◆ **Action item**:
All lines of the listing that contain "About" should be shown in full.
--- Records for this exercise ---
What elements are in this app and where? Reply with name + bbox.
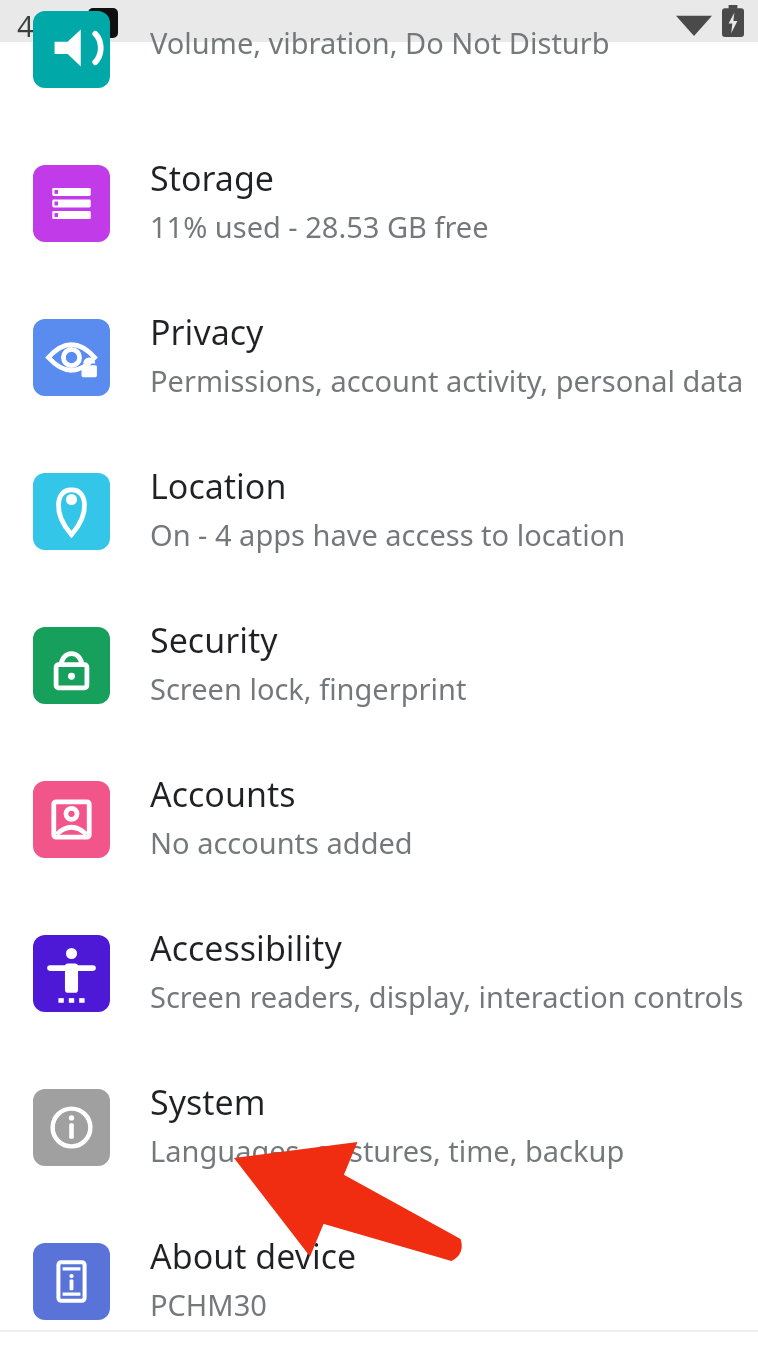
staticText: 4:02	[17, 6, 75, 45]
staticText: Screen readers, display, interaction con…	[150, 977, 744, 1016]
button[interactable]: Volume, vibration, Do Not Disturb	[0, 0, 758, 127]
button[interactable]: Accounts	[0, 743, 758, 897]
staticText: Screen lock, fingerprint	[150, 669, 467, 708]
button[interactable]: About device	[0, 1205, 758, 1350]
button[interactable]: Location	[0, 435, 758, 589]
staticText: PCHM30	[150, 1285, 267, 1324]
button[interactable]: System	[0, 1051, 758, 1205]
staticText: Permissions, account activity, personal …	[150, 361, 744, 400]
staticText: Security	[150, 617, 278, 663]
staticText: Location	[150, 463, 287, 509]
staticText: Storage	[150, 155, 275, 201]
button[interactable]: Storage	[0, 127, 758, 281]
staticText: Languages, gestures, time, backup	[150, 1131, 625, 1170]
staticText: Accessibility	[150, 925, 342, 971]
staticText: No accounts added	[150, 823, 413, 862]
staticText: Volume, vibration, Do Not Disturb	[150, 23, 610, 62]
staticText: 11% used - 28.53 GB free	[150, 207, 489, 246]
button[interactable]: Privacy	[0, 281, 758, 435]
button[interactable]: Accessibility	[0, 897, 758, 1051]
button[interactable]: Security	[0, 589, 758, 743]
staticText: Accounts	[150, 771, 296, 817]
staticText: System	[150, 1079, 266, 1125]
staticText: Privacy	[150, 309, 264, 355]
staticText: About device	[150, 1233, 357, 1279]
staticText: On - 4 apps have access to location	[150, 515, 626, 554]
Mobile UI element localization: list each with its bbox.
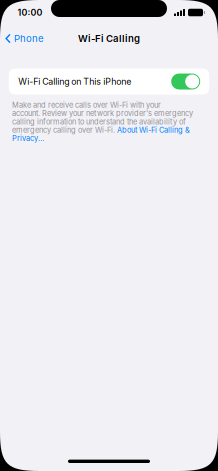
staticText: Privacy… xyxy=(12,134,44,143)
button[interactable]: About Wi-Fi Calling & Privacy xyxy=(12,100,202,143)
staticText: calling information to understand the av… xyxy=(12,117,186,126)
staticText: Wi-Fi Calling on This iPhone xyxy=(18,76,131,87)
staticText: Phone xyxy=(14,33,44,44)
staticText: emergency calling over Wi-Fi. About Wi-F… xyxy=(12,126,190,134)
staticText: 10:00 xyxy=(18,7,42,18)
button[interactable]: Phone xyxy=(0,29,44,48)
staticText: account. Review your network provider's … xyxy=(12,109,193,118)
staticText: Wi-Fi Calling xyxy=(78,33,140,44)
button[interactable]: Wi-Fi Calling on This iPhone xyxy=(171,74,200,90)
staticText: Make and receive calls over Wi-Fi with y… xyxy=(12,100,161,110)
---
◆ **Completed exercise**:
button[interactable]: About device	[0, 1205, 758, 1350]
staticText: About device	[150, 1233, 357, 1279]
button[interactable]: About Wi-Fi Calling & Privacy xyxy=(12,100,202,143)
staticText: emergency calling over Wi-Fi. About Wi-F… xyxy=(12,126,190,134)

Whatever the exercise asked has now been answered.